Der Abend zuvor war phänomenal gut. Geblieben sind Erinnerungen von riesigen Kuschelhaufen zu geschmeidigem Electro und wildem Gruppenrumgeknutsche. Wow. Es war animalisch gut und hat sich auch genauso gut angefühlt. Aber am Ende war es ja doch nur ein wunderschöner Abend, nicht mehr und nicht weniger. In ein paar Jahren werde ich davon eine schöne Geschichte erzählen können. Aber was ich im Zelt erlebte schockierte meine gesamte Weltsicht so sehr, dass ich den Glauben an eine sinnvolle Zukunft meines Lebens völlig verloren hatte. Am Ende sah ich ein, dass ich maßlos übertrieben hatte, dass wir alle übertrieben hatten. Das war nicht notwendig, den Turn so lang in die Länge zu ziehen. Das erst Mal nachlegen war eigentlich schon vollkommen überflüssig und das wusste ich in dem Moment auch, aber es war mir egal. Ich wollte übertreiben. Es war die eine große Party dieses Jahres, auf die ich mich schon so lange freute und mein bevorstehendes vier wöchiges Praktikum am Montag nach dem Festival machte die ganze Sache nicht weniger verführerisch, noch einmal richtig zu feiern, bevor der Ernst des Lebens einkehren sollte. Arbeit, Zukunft, Perspektive, Leben, Familie, Liebe. Der Ernst des Lebens ist jetzt da. Und sie ist wunderschön. Vielleicht habe ich diesen Powerpunch ist Gesicht noch einmal gebraucht, um zu sehen, was ich an ihr habe.

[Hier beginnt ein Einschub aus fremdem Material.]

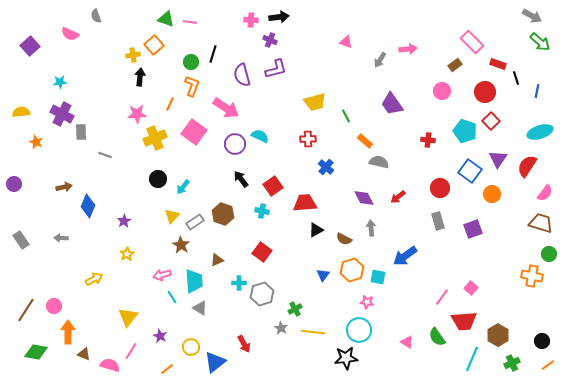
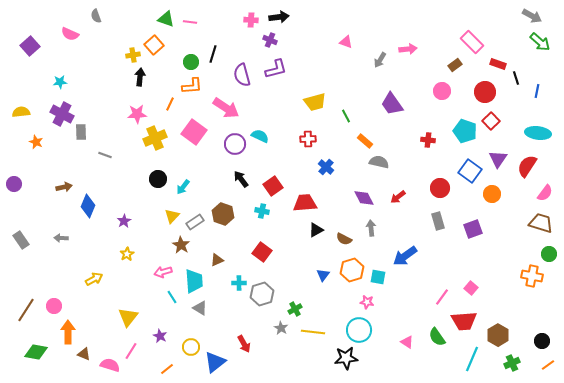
orange L-shape at (192, 86): rotated 65 degrees clockwise
cyan ellipse at (540, 132): moved 2 px left, 1 px down; rotated 25 degrees clockwise
pink arrow at (162, 275): moved 1 px right, 3 px up
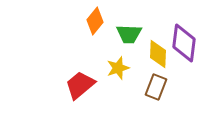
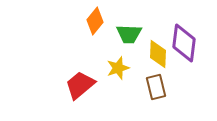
brown rectangle: rotated 35 degrees counterclockwise
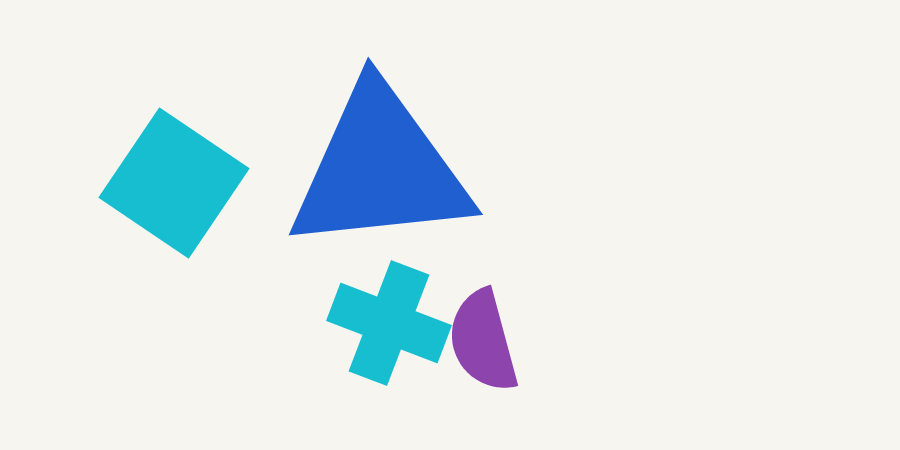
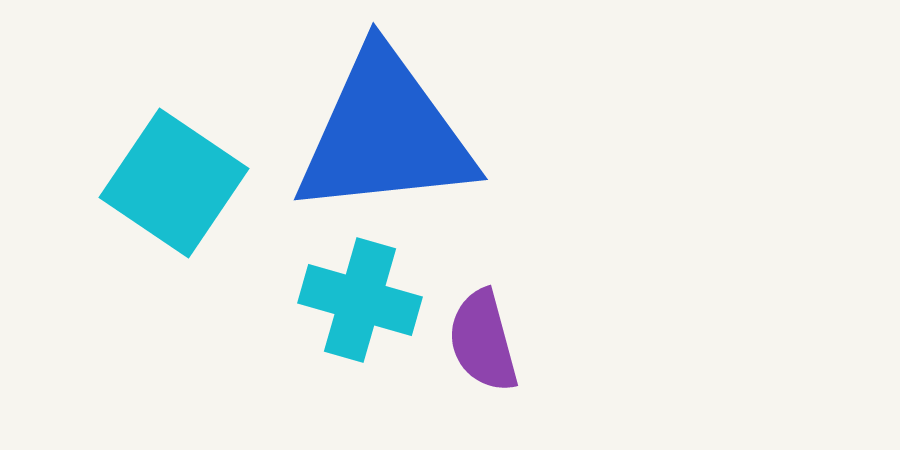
blue triangle: moved 5 px right, 35 px up
cyan cross: moved 29 px left, 23 px up; rotated 5 degrees counterclockwise
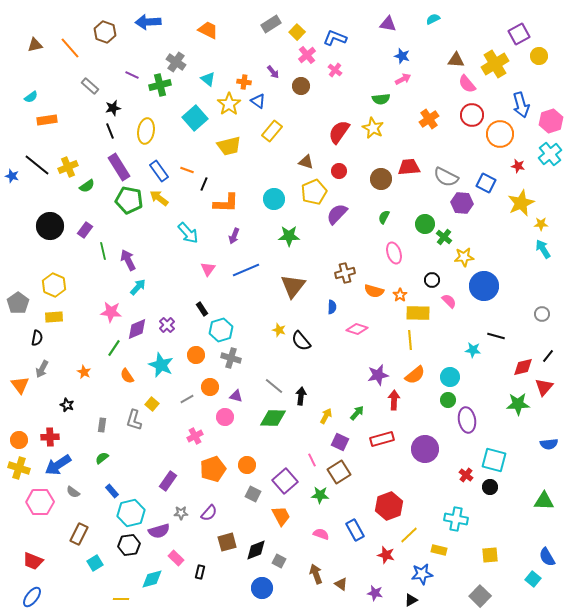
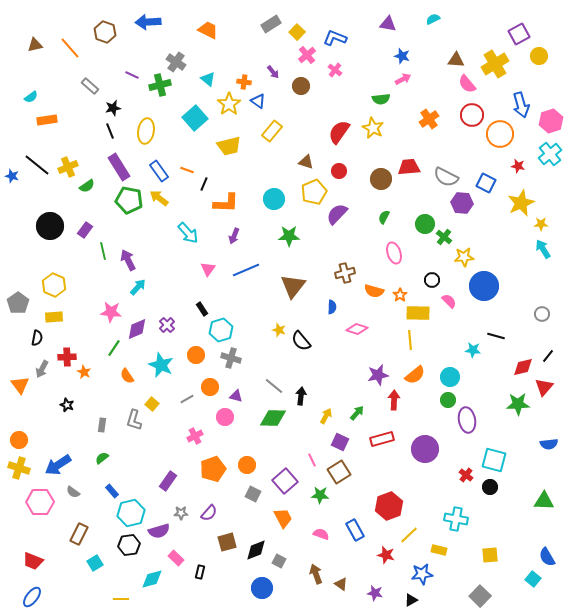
red cross at (50, 437): moved 17 px right, 80 px up
orange trapezoid at (281, 516): moved 2 px right, 2 px down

Ich lernte sie Anfang Mai kennen und mein Leben ist seitdem auf so vielen Ebenen bereichert und gefüllt, dass ich glaube, dass ich glauben will, dass das nun vielleicht Liebe ist oder ich zumindest meine Vorstellung von Liebe endlich begriffen habe. Liebe ist eine Entscheidung. Und ich habe mich entschieden. Keiner weiß, was in einem Jahr ist, was in fünf Jahre ist. Aber man wird es auch niemals herausfinden können, wenn man es nicht wagt zu probieren sich auf die gemeinsame Zukunft zu freuen und voll aufeinander einzulassen. Jetzt komme ich gerade schon wieder von einem wunderschönen Festival mit ihr zusammen zurück und habe es endlich geschafft, hier weiterzuschreiben. Es hat zwei Wochen gedauert, das Erlebte auch nur annähernd zu verarbeiten.

Alles ein bisschen wirr geworden hier. Aber egal. Wirr passt dazu.

Die Zeit für Veränderung ist gekommen.